Aim of the exercise: Where the records below show a line containing "装盒厂家，产品包装盒设计，产品包装盒制作", start copying; end with the line containing "un espectáculo.", and copy it too.

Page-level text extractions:
......
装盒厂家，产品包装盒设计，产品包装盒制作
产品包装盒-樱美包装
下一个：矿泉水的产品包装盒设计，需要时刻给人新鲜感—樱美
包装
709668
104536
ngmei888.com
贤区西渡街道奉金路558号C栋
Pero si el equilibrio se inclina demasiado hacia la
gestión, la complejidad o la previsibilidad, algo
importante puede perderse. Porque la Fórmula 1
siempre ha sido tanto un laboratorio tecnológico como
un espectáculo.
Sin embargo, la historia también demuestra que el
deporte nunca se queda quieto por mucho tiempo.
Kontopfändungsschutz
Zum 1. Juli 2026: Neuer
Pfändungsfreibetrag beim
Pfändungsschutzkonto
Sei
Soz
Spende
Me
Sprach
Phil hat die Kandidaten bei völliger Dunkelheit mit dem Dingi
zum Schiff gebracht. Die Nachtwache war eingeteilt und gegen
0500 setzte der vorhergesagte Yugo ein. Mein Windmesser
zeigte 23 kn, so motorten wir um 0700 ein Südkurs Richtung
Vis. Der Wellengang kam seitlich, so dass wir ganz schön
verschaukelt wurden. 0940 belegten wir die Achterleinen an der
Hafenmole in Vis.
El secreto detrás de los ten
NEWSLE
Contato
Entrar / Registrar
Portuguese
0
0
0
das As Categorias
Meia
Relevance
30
......
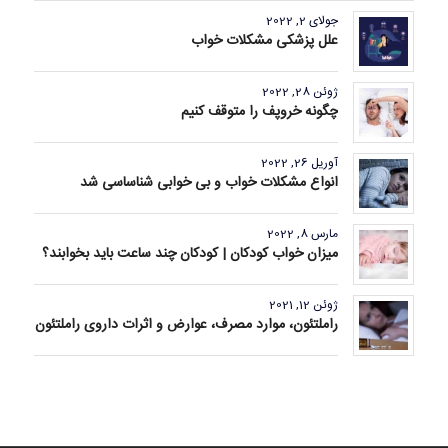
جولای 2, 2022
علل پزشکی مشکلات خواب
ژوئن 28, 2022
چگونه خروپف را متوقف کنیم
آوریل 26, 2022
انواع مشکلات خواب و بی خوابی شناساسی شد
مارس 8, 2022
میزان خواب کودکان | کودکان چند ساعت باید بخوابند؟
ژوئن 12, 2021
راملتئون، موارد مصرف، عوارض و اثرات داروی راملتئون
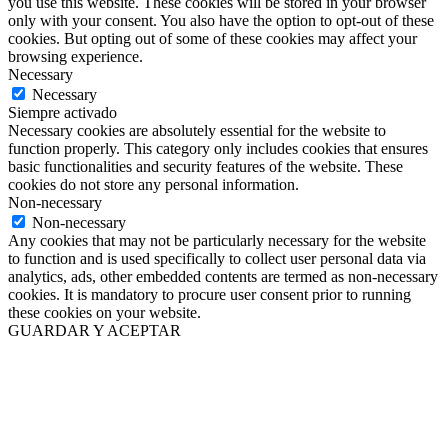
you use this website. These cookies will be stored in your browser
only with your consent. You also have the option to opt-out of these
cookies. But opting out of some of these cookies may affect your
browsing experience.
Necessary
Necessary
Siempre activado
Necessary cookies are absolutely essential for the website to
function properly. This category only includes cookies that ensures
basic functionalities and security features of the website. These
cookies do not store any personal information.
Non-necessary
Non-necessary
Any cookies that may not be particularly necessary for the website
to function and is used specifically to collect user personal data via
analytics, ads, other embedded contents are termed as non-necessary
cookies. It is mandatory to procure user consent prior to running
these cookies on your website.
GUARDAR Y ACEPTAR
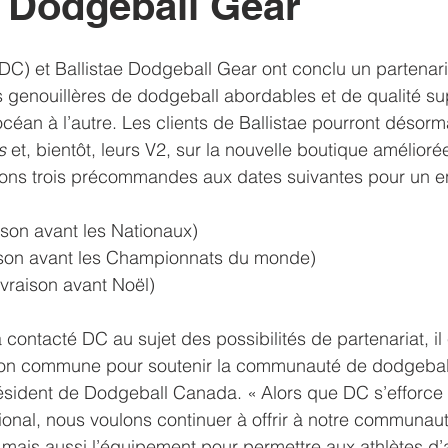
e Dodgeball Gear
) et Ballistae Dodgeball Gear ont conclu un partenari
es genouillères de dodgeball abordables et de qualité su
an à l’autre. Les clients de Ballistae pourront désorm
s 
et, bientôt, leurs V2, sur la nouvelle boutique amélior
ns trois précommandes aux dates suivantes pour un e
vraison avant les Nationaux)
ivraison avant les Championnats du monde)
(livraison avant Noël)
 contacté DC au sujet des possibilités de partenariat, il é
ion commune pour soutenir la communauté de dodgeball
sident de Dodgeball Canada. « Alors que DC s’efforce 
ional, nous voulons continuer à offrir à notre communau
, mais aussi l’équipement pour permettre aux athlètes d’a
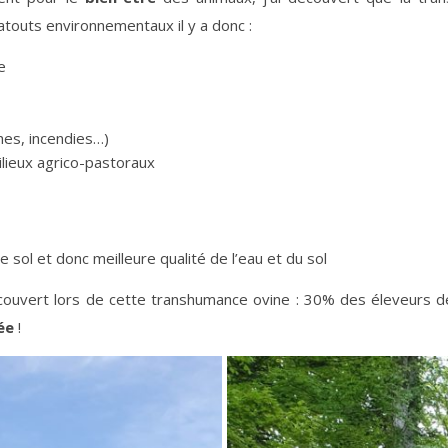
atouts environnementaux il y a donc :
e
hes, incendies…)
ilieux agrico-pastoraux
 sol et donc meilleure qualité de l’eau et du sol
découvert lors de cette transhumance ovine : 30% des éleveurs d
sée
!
......
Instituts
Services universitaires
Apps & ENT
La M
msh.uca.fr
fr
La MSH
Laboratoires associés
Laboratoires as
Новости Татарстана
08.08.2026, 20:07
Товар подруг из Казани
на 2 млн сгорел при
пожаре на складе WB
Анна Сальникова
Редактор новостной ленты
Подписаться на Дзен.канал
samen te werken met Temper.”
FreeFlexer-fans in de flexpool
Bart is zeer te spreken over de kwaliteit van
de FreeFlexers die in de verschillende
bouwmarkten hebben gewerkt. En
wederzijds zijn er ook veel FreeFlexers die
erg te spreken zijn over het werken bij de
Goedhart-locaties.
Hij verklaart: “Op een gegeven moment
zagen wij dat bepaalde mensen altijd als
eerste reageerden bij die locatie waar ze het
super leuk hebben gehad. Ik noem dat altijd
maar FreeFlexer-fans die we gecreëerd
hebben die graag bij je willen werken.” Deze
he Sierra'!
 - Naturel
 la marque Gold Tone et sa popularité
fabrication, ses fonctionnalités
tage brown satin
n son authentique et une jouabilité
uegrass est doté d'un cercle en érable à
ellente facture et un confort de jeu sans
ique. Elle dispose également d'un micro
......
Written solution:
装盒厂家，产品包装盒设计，产品包装盒制作
产品包装盒-樱美包装
下一个：矿泉水的产品包装盒设计，需要时刻给人新鲜感—樱美
包装
709668
104536
ngmei888.com
贤区西渡街道奉金路558号C栋
Pero si el equilibrio se inclina demasiado hacia la
gestión, la complejidad o la previsibilidad, algo
importante puede perderse. Porque la Fórmula 1
siempre ha sido tanto un laboratorio tecnológico como
un espectáculo.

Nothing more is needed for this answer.